Data:
* * *

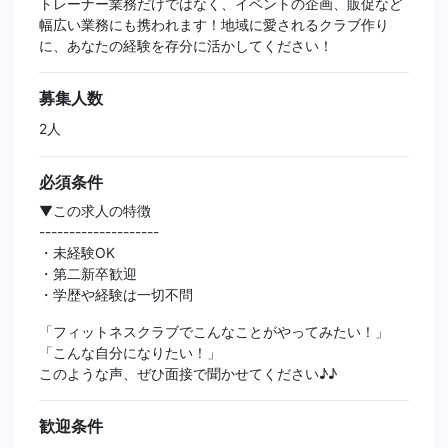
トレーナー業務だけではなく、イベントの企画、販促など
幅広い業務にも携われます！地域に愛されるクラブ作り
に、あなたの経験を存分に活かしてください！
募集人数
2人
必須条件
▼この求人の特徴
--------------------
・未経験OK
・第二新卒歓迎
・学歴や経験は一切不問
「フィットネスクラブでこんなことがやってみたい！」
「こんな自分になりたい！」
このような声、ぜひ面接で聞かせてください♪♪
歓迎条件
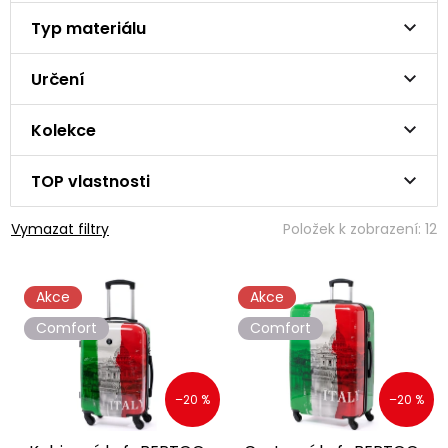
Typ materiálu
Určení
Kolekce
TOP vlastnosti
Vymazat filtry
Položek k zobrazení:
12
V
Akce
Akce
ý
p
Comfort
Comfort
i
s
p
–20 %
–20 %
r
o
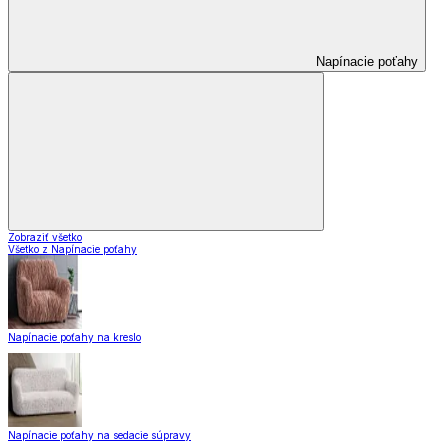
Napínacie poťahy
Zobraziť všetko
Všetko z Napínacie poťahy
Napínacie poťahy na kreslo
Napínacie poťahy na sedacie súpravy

* * *

To do: Excluding pictures, print all lines above exactly.

Result below:
トレーナー業務だけではなく、イベントの企画、販促など
幅広い業務にも携われます！地域に愛されるクラブ作り
に、あなたの経験を存分に活かしてください！
募集人数
2人
必須条件
▼この求人の特徴
--------------------
・未経験OK
・第二新卒歓迎
・学歴や経験は一切不問
「フィットネスクラブでこんなことがやってみたい！」
「こんな自分になりたい！」
このような声、ぜひ面接で聞かせてください♪♪
歓迎条件
Typ materiálu
Určení
Kolekce
TOP vlastnosti
Vymazat filtry
Položek k zobrazení:
12
V
Akce
Akce
ý
p
Comfort
Comfort
i
s
p
–20 %
–20 %
r
o
Napínacie poťahy
Zobraziť všetko
Všetko z Napínacie poťahy
Napínacie poťahy na kreslo
Napínacie poťahy na sedacie súpravy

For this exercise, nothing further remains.